Habitable zones for deep biospheres

For the first time in history, new planets are regularly discovered around other stars. Could they support life? In a new paper in Planetary and Space Science, my colleagues and I show that life may exist far outside the traditional “habitable zone”.

 

Life on Earth requires liquid water, an accessible source of energy and a host of chemical elements including carbon, nitrogen, oxygen and phosphorous. Where else in the universe are these requirements met?

Answers to this question usually sketch a narrow “habitable zone” around each star, in which any orbiting Earth-like planet could sustain liquid water on its surface. Any closer to the star, the greenhouse effect would spiral out of control and boil off the oceans; any further out, the climate would shift too far the other way, freezing the planet into a snowball.

There are good reasons to celebrate when planets are found in the habitable zones of distant stars. Such planets, if they are similar in chemical composition to the Earth, could support complex biospheres powered by sunlight. But apart from the Earth, the planets and moons in our own solar system most likely to be habitable (such as Mars and Europa) lie outside the conventional habitable zone.

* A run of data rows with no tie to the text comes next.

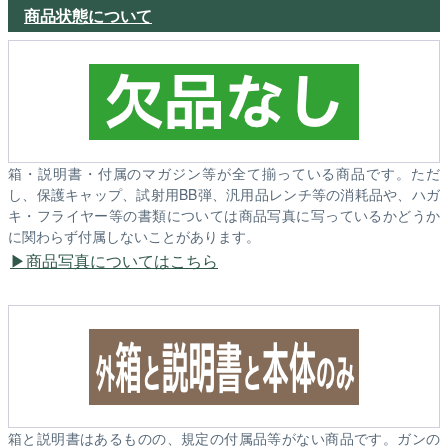
商品状態について
箱・説明書・付属のマガジン等が全て揃っている商品です。ただ
し、保護キャップ、試射用BB弾、汎用品レンチ等の消耗品や、ハガ
キ・フライヤー等の書類については商品写真に写っているかどうか
に関わらず付属しないことがあります。
商品写真についてはこちら
箱と説明書はあるものの、規定の付属品等がない商品です。ガンの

Their surfaces receive too little heat from the sun for water to remain liquid. Nevertheless, deep under the ice and rock, life could thrive in liquid water maintained and circulated by geothermal heat. We know that anaerobic microbes miles below the Earth’s surface derive nutrients and energy from minerals and hydrothermal fluids. In fact, the Earth could still support life even if it were removed to several times its current orbital distance, far beyond the habitable zone.

These observations seem to limit the application of conventional habitable zones, which exclude planets with frozen surfaces but habitable subsurface environments. Last year, my colleagues and I announced at the British Science Festival in Aberdeen that we were working to extend habitable zones to include these planets (see media coverage here and here). The results of this project are now available.

We began with the observation that the deeper one digs under the surface of a planet, the hotter it gets; the temperature at any particular depth is controlled by the balance of solar energy transferred from above and geothermal energy transferred from below. By considering these sources of energy and the way they are transferred as heat through rocks and atmospheres, we derived a computer model to estimate the temperature at any depth below the surface of a hypothetical rocky planet orbiting its sun at any distance. This allowed us to extend the habitable zone by calculating the distance from the sun where water would freeze – not just on the surface of a planet – but at any given depth below its surface. We used this distance as the outer edge of a new, extended habitable zone, which we call a subsurface-habitability zone (SSHZ). For example, one can calculate the SSHZ for planets able to support liquid water at depths of, say, five km or less. Here’s how SSHZs look compared to the standard habitable zone for an Earth-like planet orbiting our Sun (click to enlarge):

Habitable zones for deep biospheres are evidently much wider. This means that, as you might expect, many more planets and star systems can be considered habitable once the possibility of deep biospheres is taken into account. If these habitable environments are commonly inhabited, then deep biospheres may even be more common in the universe than surface biospheres – especially if life can get started in deep subsurface environments, independently of conditions at the surface. On the other hand, they may be much more difficult to detect.




2 responses to “Habitable zones for deep biospheres”

  1. Funnily enough, Cam called me today with a few thoughts that were rolling around, and this entry surfaced in the conversation (since it was connected with said rolling thoughts). I have since linked your blog to him. Hopefully he has spare time to look…because he now has questions for you.